-------- Records for the exercise

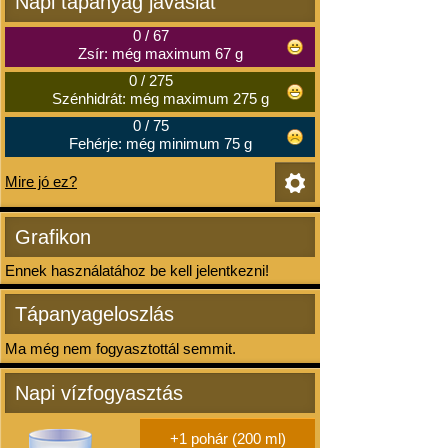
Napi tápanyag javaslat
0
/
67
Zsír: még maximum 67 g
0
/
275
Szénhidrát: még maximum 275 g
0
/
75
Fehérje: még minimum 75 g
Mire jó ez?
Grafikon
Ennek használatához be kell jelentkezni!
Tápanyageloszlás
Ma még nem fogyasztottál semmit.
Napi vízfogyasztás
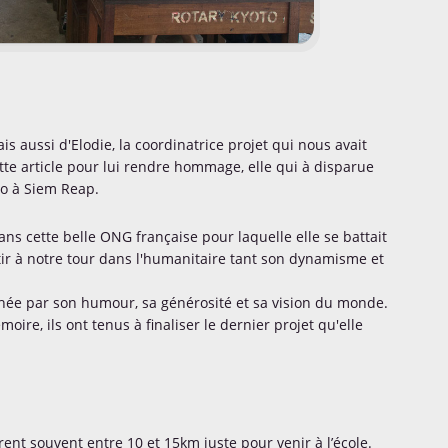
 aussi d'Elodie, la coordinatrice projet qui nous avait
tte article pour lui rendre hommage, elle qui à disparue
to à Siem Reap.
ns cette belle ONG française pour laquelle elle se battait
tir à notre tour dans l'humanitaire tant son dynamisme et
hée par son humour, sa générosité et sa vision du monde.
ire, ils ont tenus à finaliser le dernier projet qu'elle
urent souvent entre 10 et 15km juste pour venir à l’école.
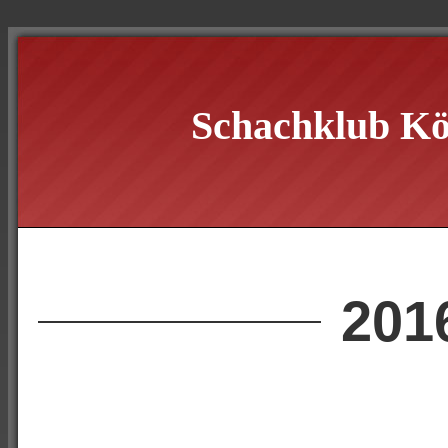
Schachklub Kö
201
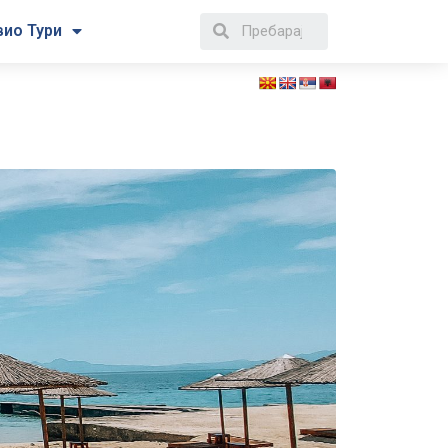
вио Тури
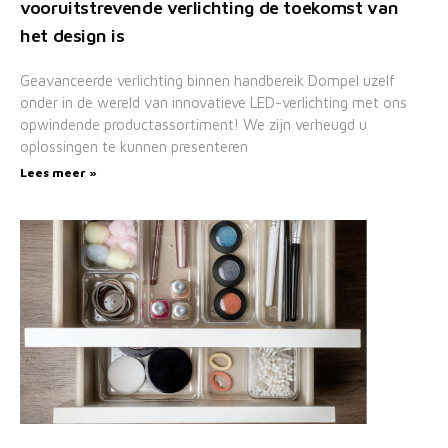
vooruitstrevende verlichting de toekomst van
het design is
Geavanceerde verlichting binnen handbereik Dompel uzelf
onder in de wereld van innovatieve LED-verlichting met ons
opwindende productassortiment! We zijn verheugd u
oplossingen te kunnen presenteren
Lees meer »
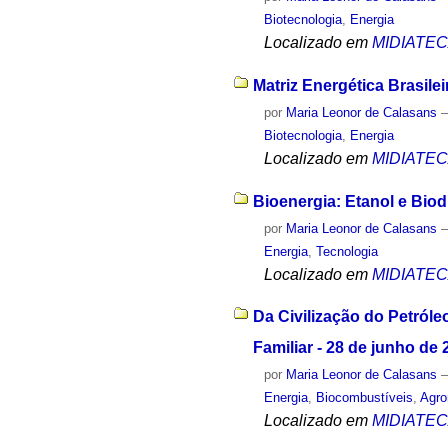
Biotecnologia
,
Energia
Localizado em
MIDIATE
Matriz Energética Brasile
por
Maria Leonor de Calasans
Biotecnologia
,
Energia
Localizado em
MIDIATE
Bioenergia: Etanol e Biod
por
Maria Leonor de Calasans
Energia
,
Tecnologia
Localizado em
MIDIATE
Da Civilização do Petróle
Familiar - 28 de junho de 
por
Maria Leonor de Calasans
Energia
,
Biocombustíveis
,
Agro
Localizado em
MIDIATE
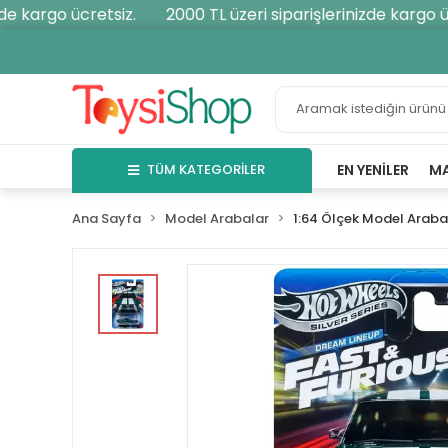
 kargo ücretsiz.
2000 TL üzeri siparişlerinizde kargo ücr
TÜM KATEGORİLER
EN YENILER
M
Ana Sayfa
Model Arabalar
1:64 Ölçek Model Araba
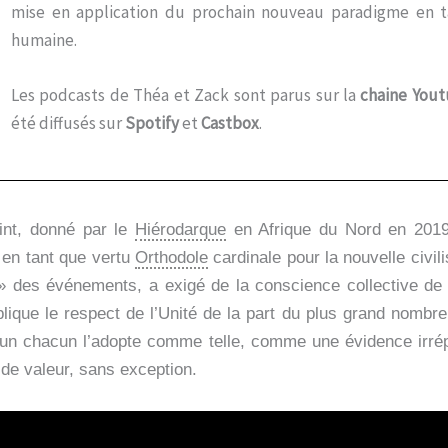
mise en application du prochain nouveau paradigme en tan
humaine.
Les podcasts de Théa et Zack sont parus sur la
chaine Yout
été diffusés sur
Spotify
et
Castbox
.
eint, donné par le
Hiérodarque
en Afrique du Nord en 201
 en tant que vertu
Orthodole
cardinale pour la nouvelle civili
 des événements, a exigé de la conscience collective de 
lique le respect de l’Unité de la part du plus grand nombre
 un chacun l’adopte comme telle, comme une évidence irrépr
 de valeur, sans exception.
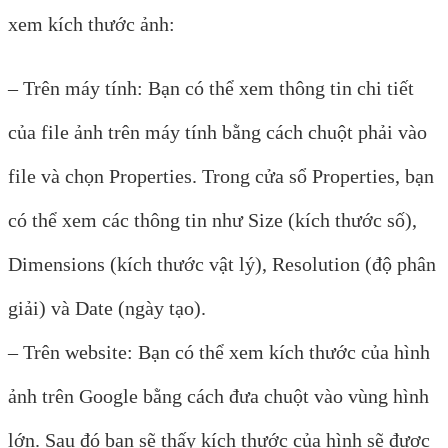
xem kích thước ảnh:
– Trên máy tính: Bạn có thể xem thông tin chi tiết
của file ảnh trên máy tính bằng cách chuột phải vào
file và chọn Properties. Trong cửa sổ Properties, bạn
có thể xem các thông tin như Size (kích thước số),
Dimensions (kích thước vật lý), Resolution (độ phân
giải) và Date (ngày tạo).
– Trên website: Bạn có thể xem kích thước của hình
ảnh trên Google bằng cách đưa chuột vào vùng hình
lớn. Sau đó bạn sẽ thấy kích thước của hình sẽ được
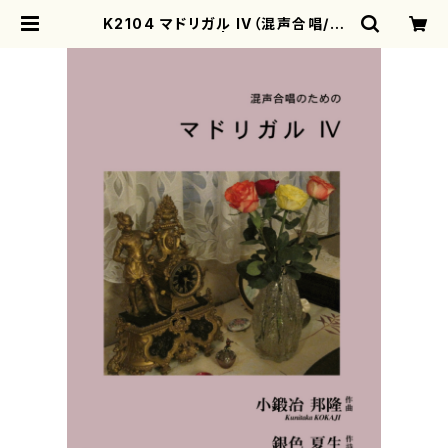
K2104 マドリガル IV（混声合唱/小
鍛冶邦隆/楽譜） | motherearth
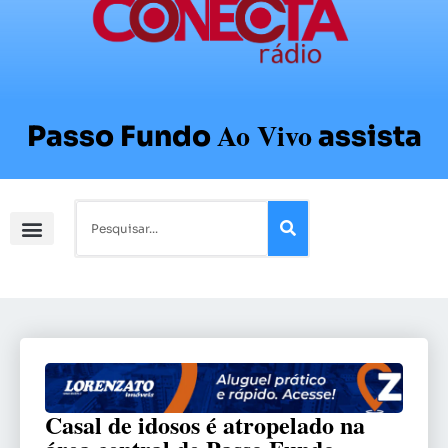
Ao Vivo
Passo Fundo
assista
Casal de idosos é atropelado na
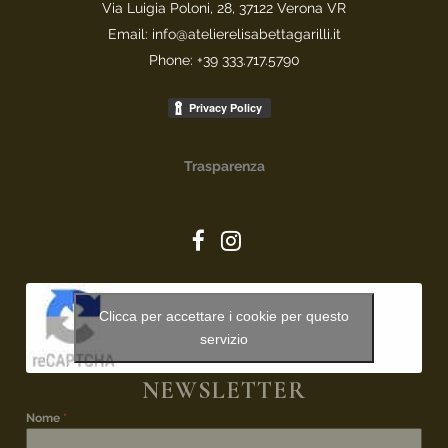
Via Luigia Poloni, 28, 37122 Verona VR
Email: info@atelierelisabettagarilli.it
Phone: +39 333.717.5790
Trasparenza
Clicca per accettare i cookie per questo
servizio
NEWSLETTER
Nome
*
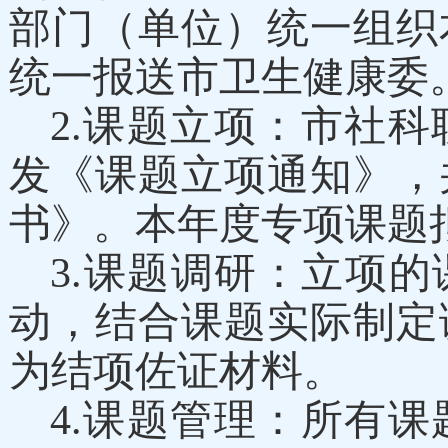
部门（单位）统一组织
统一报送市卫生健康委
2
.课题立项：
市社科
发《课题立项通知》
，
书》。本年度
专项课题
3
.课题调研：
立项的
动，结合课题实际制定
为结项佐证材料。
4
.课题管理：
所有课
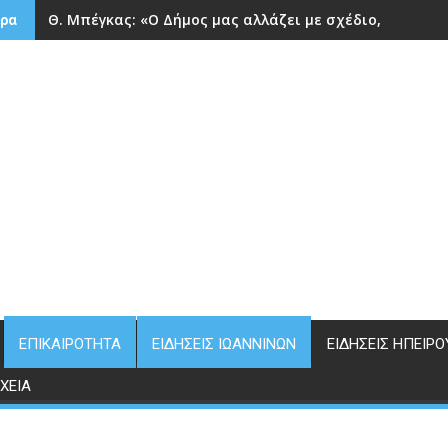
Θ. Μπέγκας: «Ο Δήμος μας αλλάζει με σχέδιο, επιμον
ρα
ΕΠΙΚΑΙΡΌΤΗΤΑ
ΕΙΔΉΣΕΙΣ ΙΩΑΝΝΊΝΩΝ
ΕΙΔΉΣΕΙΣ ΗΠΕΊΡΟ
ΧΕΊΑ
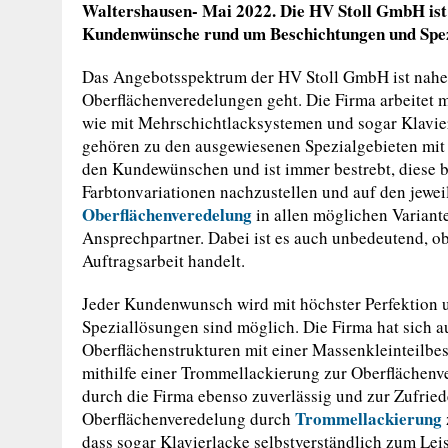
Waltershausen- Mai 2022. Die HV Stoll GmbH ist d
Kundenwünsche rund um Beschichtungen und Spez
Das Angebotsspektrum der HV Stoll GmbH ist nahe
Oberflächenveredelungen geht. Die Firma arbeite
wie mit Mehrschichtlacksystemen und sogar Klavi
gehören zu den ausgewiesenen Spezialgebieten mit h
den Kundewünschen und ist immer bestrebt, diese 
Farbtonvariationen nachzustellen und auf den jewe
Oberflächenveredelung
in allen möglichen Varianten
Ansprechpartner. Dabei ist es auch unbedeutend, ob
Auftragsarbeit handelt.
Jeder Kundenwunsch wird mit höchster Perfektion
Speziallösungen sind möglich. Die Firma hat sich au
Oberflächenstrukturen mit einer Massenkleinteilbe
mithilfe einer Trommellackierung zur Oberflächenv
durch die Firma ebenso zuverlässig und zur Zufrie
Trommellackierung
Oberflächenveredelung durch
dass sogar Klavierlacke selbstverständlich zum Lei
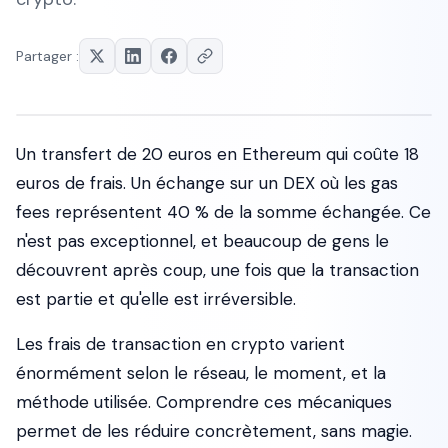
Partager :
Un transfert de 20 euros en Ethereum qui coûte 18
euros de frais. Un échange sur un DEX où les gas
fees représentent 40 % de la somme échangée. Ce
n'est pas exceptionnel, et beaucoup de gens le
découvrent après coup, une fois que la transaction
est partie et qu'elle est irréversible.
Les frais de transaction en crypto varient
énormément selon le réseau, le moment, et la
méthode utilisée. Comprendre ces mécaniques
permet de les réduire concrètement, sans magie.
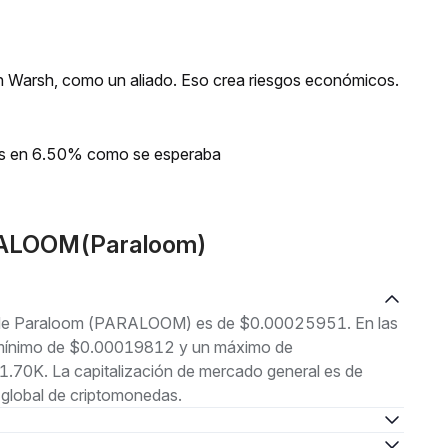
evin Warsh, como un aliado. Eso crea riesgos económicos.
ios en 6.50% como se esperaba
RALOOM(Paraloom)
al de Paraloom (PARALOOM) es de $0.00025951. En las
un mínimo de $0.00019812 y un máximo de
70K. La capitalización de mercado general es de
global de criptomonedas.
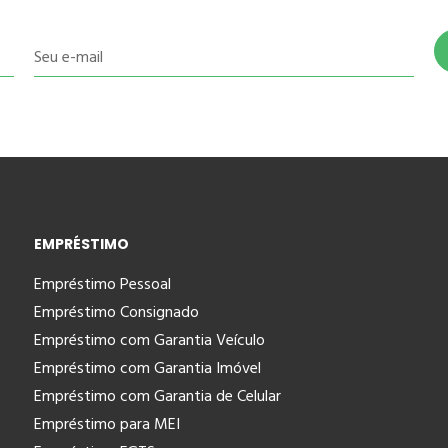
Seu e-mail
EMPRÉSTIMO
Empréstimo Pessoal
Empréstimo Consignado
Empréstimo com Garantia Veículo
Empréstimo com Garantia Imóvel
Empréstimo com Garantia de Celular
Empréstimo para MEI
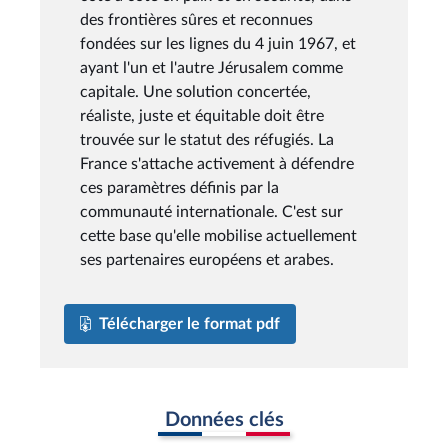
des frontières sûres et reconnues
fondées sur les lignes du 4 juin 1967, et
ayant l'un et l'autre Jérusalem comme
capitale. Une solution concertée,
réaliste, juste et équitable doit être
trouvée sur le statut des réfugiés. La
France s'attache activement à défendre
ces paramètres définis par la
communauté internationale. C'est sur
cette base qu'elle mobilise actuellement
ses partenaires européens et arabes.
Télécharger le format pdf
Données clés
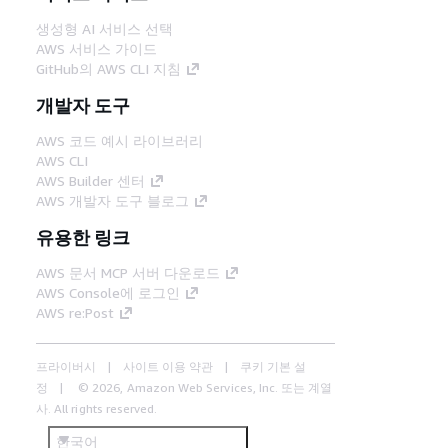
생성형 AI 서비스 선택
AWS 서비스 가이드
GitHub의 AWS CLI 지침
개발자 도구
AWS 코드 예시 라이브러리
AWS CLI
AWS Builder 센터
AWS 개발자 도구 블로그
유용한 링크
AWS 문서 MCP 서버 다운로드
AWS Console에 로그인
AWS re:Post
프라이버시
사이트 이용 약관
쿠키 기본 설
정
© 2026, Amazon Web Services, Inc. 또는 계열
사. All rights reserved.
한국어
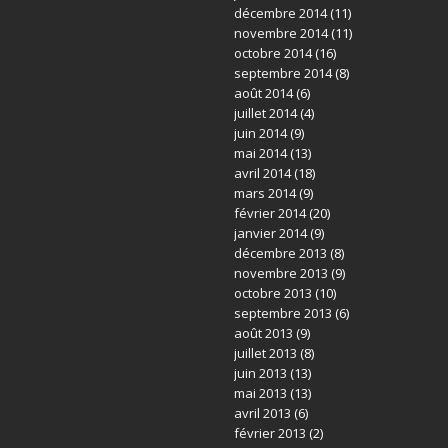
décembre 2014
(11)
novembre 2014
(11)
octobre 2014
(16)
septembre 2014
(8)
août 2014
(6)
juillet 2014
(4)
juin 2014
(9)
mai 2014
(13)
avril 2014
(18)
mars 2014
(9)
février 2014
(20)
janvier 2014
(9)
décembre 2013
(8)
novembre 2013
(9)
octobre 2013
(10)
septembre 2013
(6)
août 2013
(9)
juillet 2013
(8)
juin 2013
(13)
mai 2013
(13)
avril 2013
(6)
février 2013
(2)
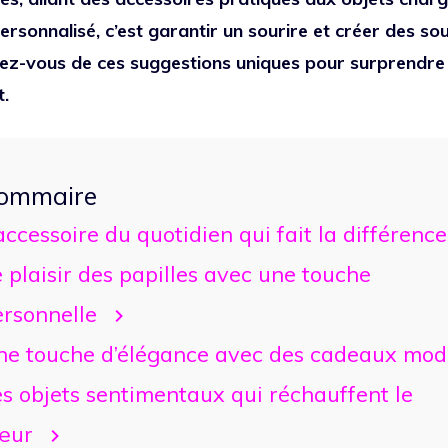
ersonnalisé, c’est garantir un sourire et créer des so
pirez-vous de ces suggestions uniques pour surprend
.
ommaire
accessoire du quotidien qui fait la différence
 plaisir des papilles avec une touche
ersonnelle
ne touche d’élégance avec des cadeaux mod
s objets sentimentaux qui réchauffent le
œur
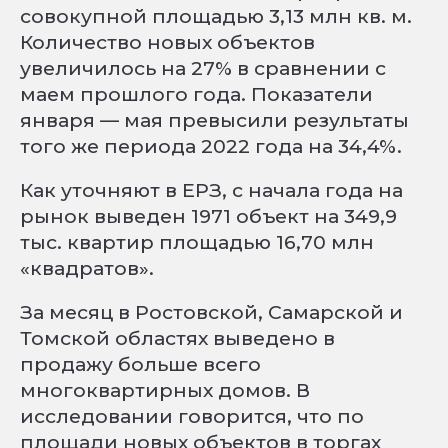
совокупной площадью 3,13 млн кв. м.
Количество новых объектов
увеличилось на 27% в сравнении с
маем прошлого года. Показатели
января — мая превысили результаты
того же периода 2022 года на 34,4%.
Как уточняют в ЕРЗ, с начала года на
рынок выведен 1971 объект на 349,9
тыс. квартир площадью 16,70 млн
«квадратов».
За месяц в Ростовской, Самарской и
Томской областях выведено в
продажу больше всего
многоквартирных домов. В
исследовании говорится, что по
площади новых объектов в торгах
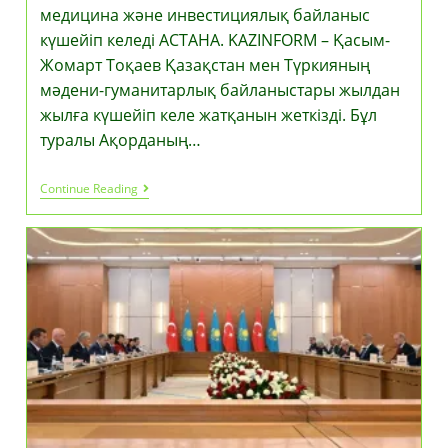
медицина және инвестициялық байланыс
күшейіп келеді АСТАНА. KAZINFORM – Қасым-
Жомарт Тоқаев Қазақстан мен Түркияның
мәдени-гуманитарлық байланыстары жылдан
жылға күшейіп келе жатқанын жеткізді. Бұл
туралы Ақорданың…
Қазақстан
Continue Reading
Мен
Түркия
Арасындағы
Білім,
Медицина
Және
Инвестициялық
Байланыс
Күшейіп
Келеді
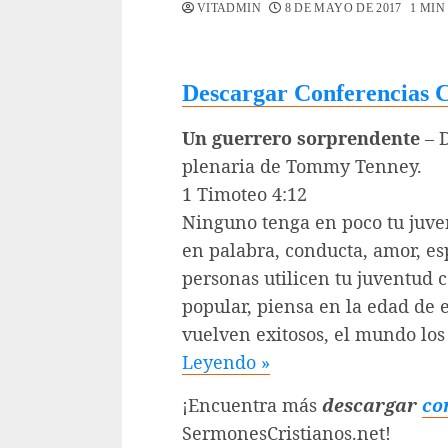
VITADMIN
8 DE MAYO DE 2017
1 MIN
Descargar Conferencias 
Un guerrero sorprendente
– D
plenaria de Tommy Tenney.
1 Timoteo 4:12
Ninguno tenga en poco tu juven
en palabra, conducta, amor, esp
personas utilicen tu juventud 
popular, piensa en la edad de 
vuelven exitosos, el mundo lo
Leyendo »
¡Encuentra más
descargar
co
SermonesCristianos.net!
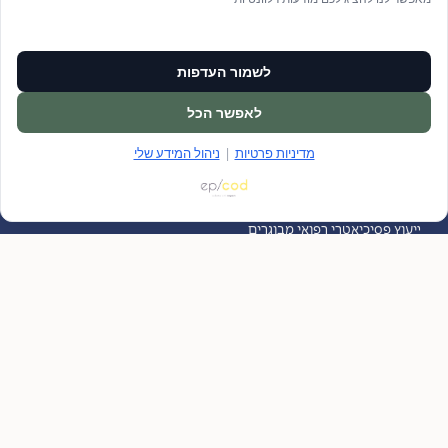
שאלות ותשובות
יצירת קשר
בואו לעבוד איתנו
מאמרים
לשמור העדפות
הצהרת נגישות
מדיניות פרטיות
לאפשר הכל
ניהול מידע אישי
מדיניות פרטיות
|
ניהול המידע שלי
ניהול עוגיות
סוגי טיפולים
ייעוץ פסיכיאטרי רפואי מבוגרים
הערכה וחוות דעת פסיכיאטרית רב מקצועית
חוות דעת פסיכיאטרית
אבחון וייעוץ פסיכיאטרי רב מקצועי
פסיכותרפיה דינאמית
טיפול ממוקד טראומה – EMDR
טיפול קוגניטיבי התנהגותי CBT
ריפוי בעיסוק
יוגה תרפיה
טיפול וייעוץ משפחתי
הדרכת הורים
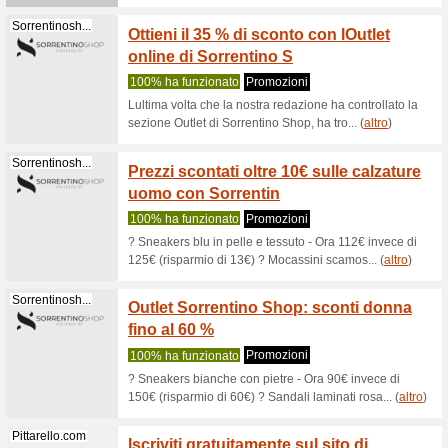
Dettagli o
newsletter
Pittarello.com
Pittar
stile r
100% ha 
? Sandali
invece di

----------------

Please copy out from the data above, without any picture, exactly the lines running from the one that holds "février 2013" through the one that holds "күшейіп келеді АСТАНА.", and nothing beyond them.

▸ **Solution**:
février 2013
(2)
ersonnalisé, c’est garantir un sourire et créer des so
pirez-vous de ces suggestions uniques pour surprend
.
ommaire
accessoire du quotidien qui fait la différence
 plaisir des papilles avec une touche
ersonnelle
ne touche d’élégance avec des cadeaux mod
s objets sentimentaux qui réchauffent le
œur
совокупной площадью 3,13 млн кв. м.
Количество новых объектов
увеличилось на 27% в сравнении с
маем прошлого года. Показатели
января — мая превысили результаты
того же периода 2022 года на 34,4%.
Как уточняют в ЕРЗ, с начала года на
рынок выведен 1971 объект на 349,9
тыс. квартир площадью 16,70 млн
«квадратов».
За месяц в Ростовской, Самарской и
Томской областях выведено в
продажу больше всего
многоквартирных домов. В
исследовании говорится, что по
площади новых объектов в торгах
медицина және инвестициялық байланыс
күшейіп келеді АСТАНА. KAZINFORM – Қасым-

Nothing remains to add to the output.